- EXERCISE BRIEF: Using the listing below, work out the number of lines in which "travail" appears; return only that figure.

[Start of Attachment]

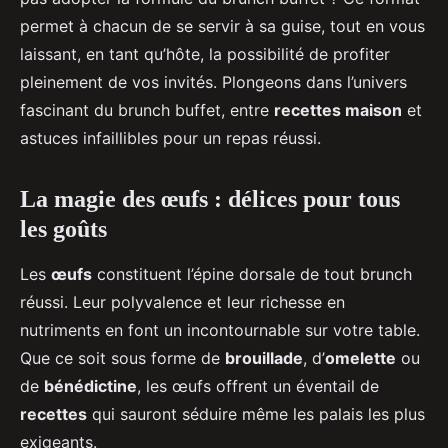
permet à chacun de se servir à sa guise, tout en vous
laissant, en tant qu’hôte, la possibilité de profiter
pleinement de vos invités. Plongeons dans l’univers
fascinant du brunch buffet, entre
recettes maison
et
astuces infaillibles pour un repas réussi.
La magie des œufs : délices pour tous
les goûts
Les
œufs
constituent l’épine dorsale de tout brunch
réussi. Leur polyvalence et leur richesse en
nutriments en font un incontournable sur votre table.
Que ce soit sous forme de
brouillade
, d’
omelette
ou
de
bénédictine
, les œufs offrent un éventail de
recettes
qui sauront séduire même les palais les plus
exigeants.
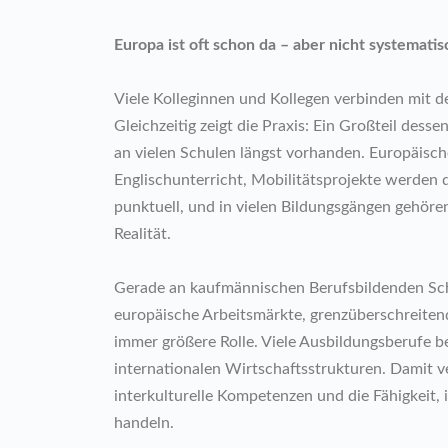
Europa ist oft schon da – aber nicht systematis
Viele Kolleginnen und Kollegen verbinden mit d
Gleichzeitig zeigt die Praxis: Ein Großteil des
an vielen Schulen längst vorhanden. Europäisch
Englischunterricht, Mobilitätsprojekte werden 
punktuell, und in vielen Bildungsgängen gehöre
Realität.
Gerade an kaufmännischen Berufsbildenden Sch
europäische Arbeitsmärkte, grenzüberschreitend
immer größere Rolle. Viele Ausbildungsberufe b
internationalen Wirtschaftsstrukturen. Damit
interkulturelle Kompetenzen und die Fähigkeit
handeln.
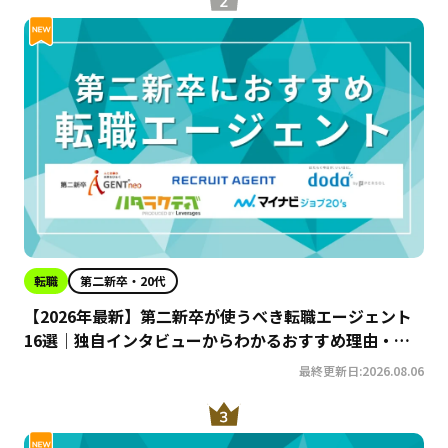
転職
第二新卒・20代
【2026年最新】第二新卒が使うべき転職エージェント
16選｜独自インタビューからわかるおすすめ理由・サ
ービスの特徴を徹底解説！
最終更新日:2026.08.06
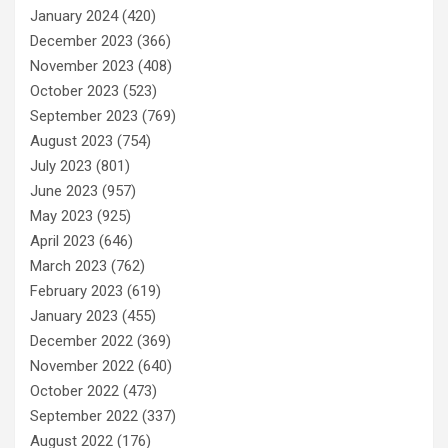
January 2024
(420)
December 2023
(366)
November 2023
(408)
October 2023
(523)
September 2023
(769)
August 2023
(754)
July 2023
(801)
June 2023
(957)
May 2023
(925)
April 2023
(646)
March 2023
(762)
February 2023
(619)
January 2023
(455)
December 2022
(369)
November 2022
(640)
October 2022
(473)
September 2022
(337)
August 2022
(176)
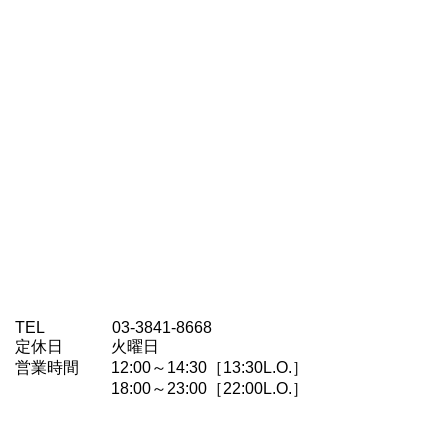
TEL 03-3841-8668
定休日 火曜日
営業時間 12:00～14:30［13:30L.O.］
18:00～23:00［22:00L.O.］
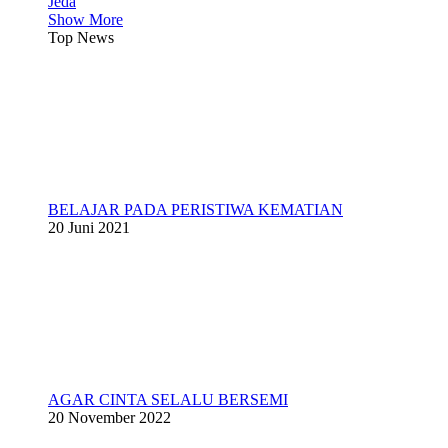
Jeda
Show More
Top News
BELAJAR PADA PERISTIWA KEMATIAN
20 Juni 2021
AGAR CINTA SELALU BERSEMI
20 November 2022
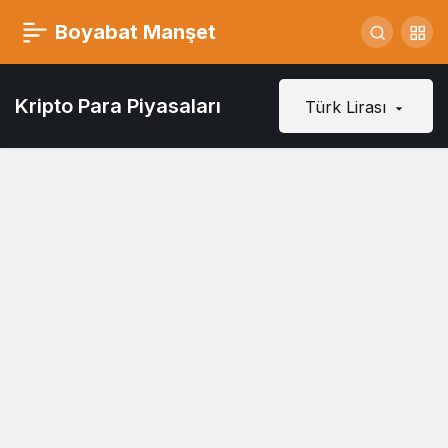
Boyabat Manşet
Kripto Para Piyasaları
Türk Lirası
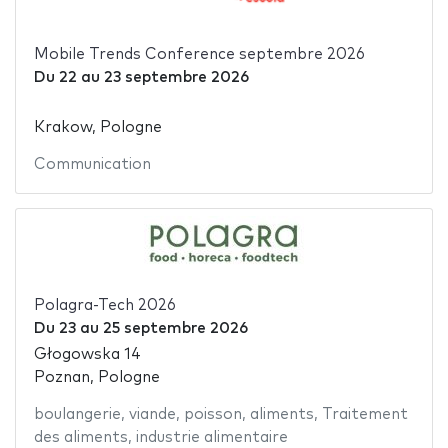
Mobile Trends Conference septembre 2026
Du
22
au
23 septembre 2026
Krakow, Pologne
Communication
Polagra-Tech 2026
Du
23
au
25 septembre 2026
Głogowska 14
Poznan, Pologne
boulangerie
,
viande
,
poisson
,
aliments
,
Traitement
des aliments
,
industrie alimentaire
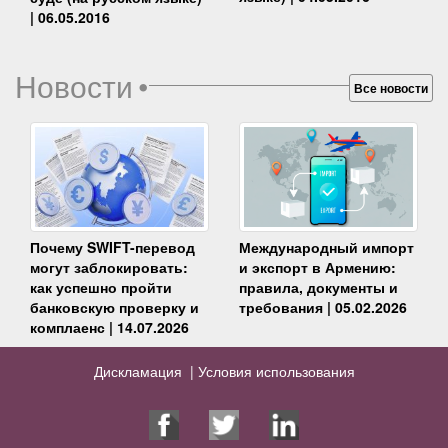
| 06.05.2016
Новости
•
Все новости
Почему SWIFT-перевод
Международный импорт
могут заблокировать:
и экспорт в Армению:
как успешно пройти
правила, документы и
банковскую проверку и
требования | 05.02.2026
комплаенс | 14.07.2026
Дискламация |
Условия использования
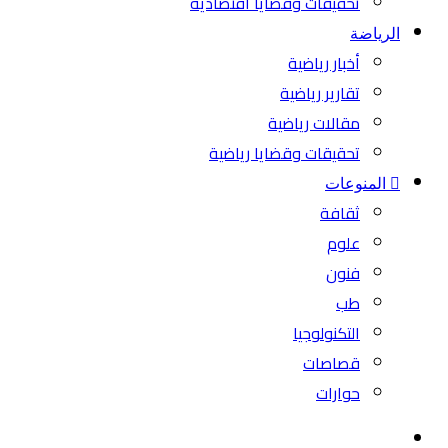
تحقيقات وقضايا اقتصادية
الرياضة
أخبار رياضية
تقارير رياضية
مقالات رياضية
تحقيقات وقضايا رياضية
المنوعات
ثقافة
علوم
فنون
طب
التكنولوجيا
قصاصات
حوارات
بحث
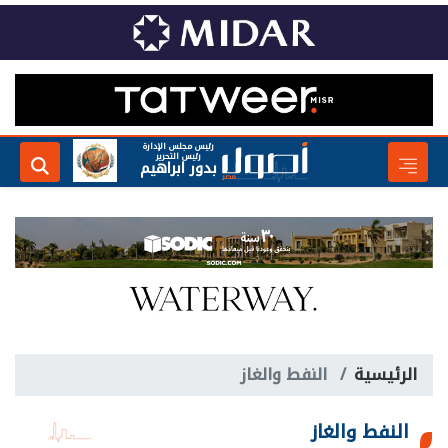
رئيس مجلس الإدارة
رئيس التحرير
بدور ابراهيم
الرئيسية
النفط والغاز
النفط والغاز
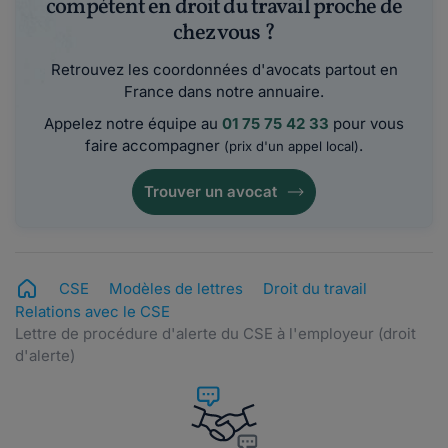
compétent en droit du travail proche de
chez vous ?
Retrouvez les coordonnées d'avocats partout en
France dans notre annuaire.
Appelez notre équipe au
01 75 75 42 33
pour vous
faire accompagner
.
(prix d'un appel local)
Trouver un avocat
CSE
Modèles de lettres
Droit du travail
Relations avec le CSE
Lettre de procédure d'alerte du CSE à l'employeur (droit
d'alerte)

[End of Attachment]

- SOLUTION TO THIS EXERCISE: 2